Na cidade onde morávamos, haviam vários itens básicos do dia a dia que não encontrávamos, em 1999, dificilmente achávamos fraldas para vender, desodorante por exemplo, era raridade.

Em compensação, tivemos muitas oportunidades, viajamos, aprendemos novos idiomas, amadurecemos rápido, tivemos fácil acesso à tecnologia bem antes dos brasileiros, fizemos coisas inimagináveis, vimos mais do que as palavras podem expressar....... E hoje temos muitas histórias para contar.


domingo, 3 de maio de 2015

Modos e etiqueta chinesa

Visitando uma família chinesa

1. Chegue na hora combinada, se for atrasar avise
2. Tire os calçados ao entrar em qualquer casa
3. Leve um presente para quem você está visitando (frutas frescas, doce para as crianças da casa, algo típico de algum lugar onde você visitou)
4. Receba objetos (presentes, bebidas, guardanapos) com as duas mãos
5. Faça um elogio ao dono da casa (diga que o filho do casal é muito inteligente ou que algum objeto é muito bonito)


Comendo com chineses

1. Deixe os mais velhos se sentarem primeiro
2. Coma o qaunto quiser, quanto mais comer, mais indica que está gostando da comida
3. Experimente tudo que lhe for oferecido (cada uma que eu já passei...)
4. Não pegue o último pedaço/fatia de comida da mesa
5. Você pode encostar o canto da sua vasilha na boca durante uma refeição
6. Sempre deixe um restinho de comida no seu prato/vasilha, para não dar a impressão que o dono da casa não te deixou satisfeito



Presentes chineses

1. Presenteie com as duas mãos
2. Receba qualquer presente com as duas mãos
3. Recuse um presente pelo menos duas vezes antes de receber (todos fazem isso, então quando você estiver presenteando terá que insistir)



Elogios

1. Os chineses gostam de elogiar, Eles vão dizer: "Uau!

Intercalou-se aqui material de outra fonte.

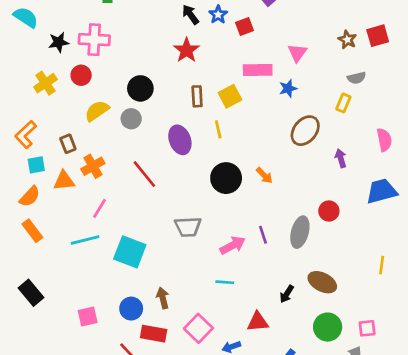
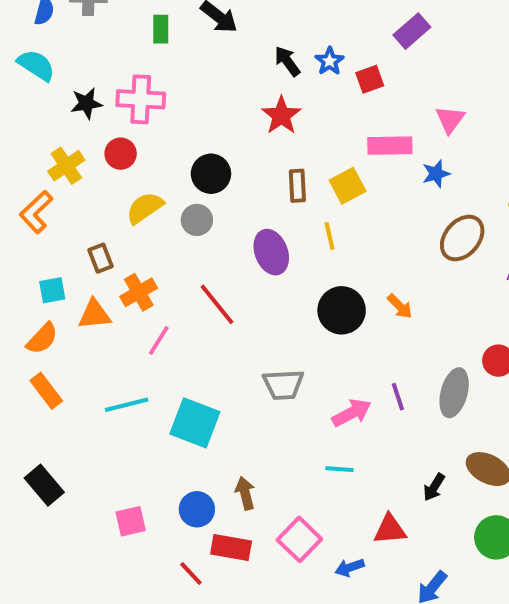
orange L-shape: (26, 135) -> (36, 212), moved
pink line: (100, 208) -> (159, 340), moved

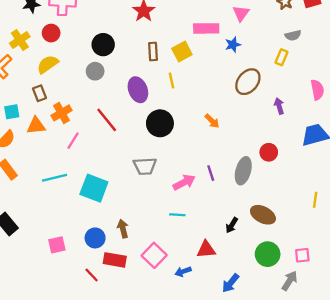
yellow semicircle: (145, 208) -> (48, 64), moved
black circle: (342, 310) -> (160, 123), moved

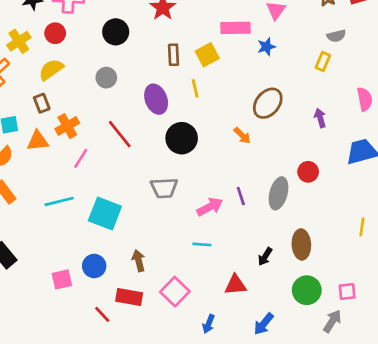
black circle: (103, 45) -> (116, 32), moved
brown ellipse: (248, 82) -> (268, 103), moved
brown ellipse: (263, 215) -> (301, 244), turned 60
blue circle: (95, 238) -> (94, 266), moved
blue arrow: (183, 272) -> (209, 324), moved, turned -49

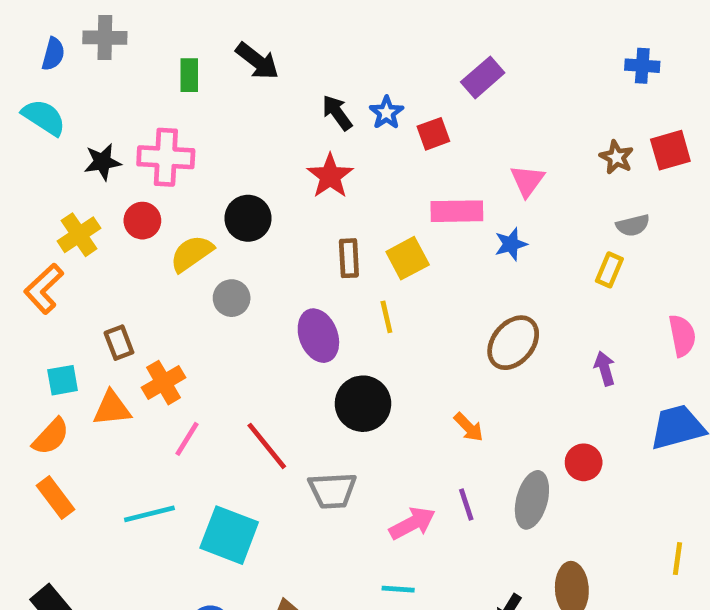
yellow semicircle: (51, 70) -> (192, 253), moved
red line: (120, 134) -> (267, 446), moved
orange arrow: (242, 135) -> (469, 427), moved

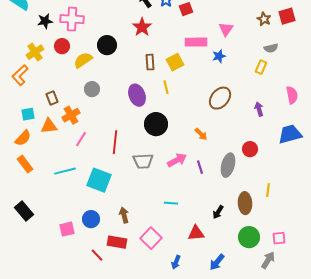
gray circle: (232, 298) -> (92, 89), moved
red line: (267, 446) -> (115, 142), turned 45
pink arrow: (412, 523) -> (177, 160), moved
yellow line: (677, 559) -> (268, 190), moved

Seu chinês é muito bom!" mesmo você só tendo dito “olá”. Eles vão te dizer que o seu país é o mais bonito do mundo, embora nunca tenham visitado, ou que você é muito bonito ou bonita, que você parece muito jovem, que você tem um nariz perfeito, que a sua pele é muito clara, que você sabe usar os pauzinhos muito bem, mesmo você não sabendo usá-los corretamente ... Eu nunca entendi o porquê disso, não sei se é por educação ou humildade ou qualquer outra coisa.



Vestuário

1. É comum ver homens andando sem camisa em vários países do ocidente, mas na China você nunca presenciará esta cena, os chineses não andam sem camisa, mas quando está muito quente, eles levantam a camisa na parte da barriga e continuam numa boa.
2. Na praia, as chinesas raramente usam biquínis pois elas não gostam de ficar com a pele escura. A sensação de ser a única de biquíni não é muito boa.



Gorjeta

1. Os chineses não dão gorjeta em restaurantes ou bares, mesmo quando dão, muitos garçons correm atrás do cliente para devolver.